Wednesday, January 29, 2014

ETL Work - Talend

Extract Transform and Load (ETL) is a general concept of how to move data from one system to another.  There are a lot of tools, and a lot of different methodologies to successfully accomplish this.  But I want to touch upon a product and ECO system that I've never heard of before, until 4 months ago.

Talend is a open source eclipse project that allows you to design ETL work in a visual capacity.  It stores its' configuration within XML files, and when you are ready to execute, for debugging or production, it then generates java code and compiles it.

My group has bought into the entire Talend ECO system, which combines many different open source projects into an nicely integrated product.

But I'm a ColdFusion lover, and this blog is about ColdFusion, therefore, there is two integration points that Talend provides.

First, if you buy into the ECO System, then you'll get a Administration server that schedules you, and then you can use modules the consume web services and we all know how awesome ColdFusion is at building web services!

Second, Talend Studio - the eclipse development UI, is free.  Using this free product will provide you an ability to write ETL jobs in java, compile them and then execute them from ColdFusion.

Both scenarios allow you to be a novice JAVA developer and use the powerful more complicated parts of JAVA.  For example, it is a single click to on parallelism for the entire job, therefore, long running jobs would finish in a portion of the time.

Lastly, The use-case that we are using this tool is to transition from one system to another.  And because of the scope of the project it won't be one quick cut over.  Therefore, having the ability to run the ETL job over and over and over (you get it), while developing, testing, and then in production during the transition phase is very powerful.  Along with having the entire java core to be able to transform the data is a great resource to have under your belt.

Monday, November 18, 2013

Switch from SVN to GIT

I've been using github.com and bitbucket.com for a while now, but less than a year ago, the development group i'm with decided to switch to GIT.  And I was nervous due to the fact that most of the work I did was in solitaire on github and bitbucket.  I never really was on the opposite end where I was managing and supporting other developers with GIT.

But Ignoring my nerves, I started to really review best (or common) practices of GIT and how the distributed nature of it.  The distributed nature still scares me a little, due to the fact that one developer could really F'up the central repository (depending on your setup).  Atlassian's Stash was chosen as the GIT managing server, that is due to the fact that it adds features to GIT that you would normally have to do manually.  I'll jump into Atlassian's Stash a little later.  For now, just the SVN to GIT conversion.

There are a lot of tutorials on how to migrate your SVN repository into GIT, my article isn't to guide you through that, but rather the common developer's gotchas because you have to think slightly different when using GIT versus SVN.

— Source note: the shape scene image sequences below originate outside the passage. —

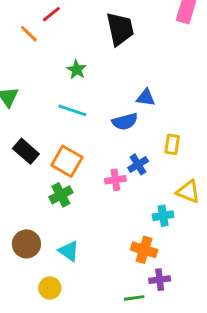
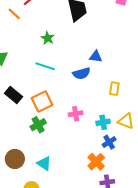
orange square: (67, 161) -> (42, 101), turned 35
blue cross: (138, 164) -> (109, 142), moved
cyan cross: (163, 216) -> (103, 122), moved
orange cross: (144, 250) -> (96, 162), turned 30

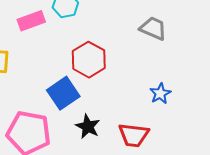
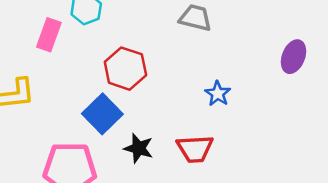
pink rectangle: (31, 21) -> (49, 35), turned -40

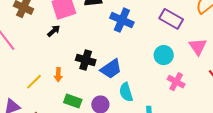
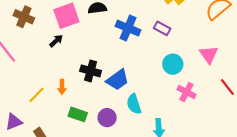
purple rectangle: (171, 19) -> (162, 28), moved, size x0.7

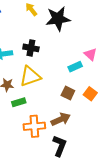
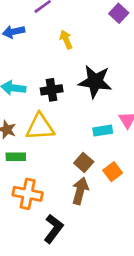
black star: (58, 19) -> (95, 82), moved
black cross: (31, 48) -> (52, 90), turned -35
brown arrow: (61, 119) -> (80, 191), moved, turned -66

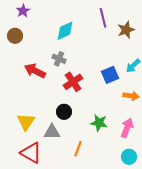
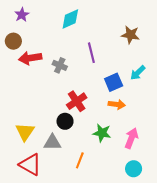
purple line: (103, 18) -> (91, 53), moved
brown star: (126, 30) -> (130, 35), turned 30
cyan diamond: (65, 31) -> (70, 19), moved
red arrow: (35, 71) -> (30, 58), moved, turned -35
red cross: (73, 82) -> (77, 101), moved
orange arrow: (131, 96) -> (117, 104), moved

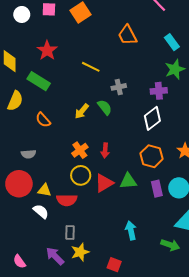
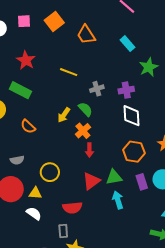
orange trapezoid: (128, 35) -> (86, 35), moved
cyan rectangle: (172, 42) -> (128, 44), moved
purple cross: (159, 91) -> (126, 90), moved
white diamond: (152, 118) -> (131, 116), turned -50
orange cross: (80, 150) -> (83, 131), moved
yellow circle: (81, 175) -> (50, 172), moved
red semicircle: (67, 200) -> (72, 208), moved
cyan arrow: (131, 230) -> (118, 200), moved

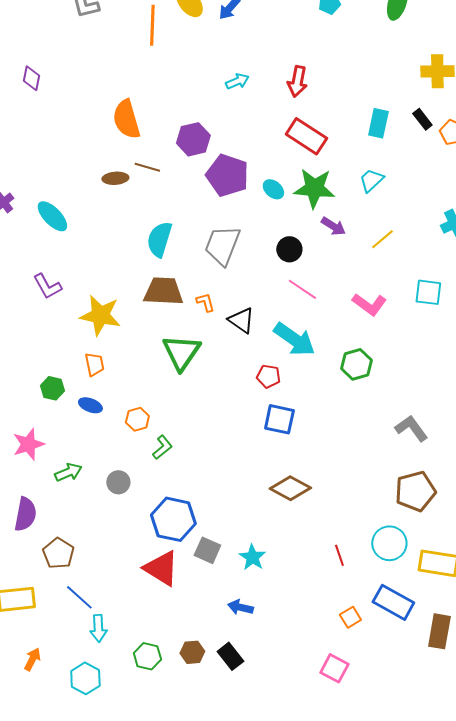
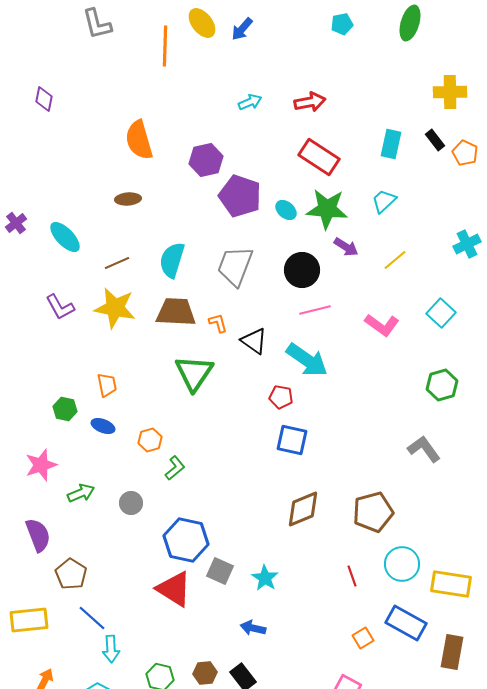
red arrow: (297, 81) -> (310, 102), turned -112
brown line: (147, 167) -> (117, 263), moved, turned -40
black circle: (289, 249) -> (302, 270), size x1.4
pink line: (302, 289) -> (315, 310), turned -48
cyan square: (428, 292) -> (441, 313), turned 36
yellow star: (100, 315) -> (115, 308), moved
green hexagon: (356, 364) -> (442, 385), moved
brown diamond: (290, 488) -> (303, 509), turned -51
brown pentagon: (415, 491) -> (373, 512), moved
purple semicircle: (25, 514) -> (38, 535), turned -32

The big gotcha that keeps getting me, is that it is distributed.  A commit is only local, no other developer will see it until it is "pushed", to a central or other GIT repository.  The next gotcha is language itself that comes around GIT.  Commit, Push, pull, and fetch are common terminology behind GIT, make sure you read the definitions and understand them.

Lastly, the last gotcha that I keep having is along with the distributed model.  You need to remember to keep your local repository updated with the other "central" repository.

The last thing I would like to point out is having a defined "workflow" for you GIT repositories is key.  Due to the fact that GIT is distributed, you can do a lot of work in a different fashion. There is NOT a one fit all mentality here but there is a solution for everyone, just look around.  Here are some resources for GIT workflows:

GIT is flexible and can be adjusted as you go.  Put a vision in place for the workflow and take small implementations of that vision.  In my opinion the transition from SVN to GIT using GIT workflows will greatly impact your development practices.

Tuesday, December 18, 2012

How my world has changed (personally)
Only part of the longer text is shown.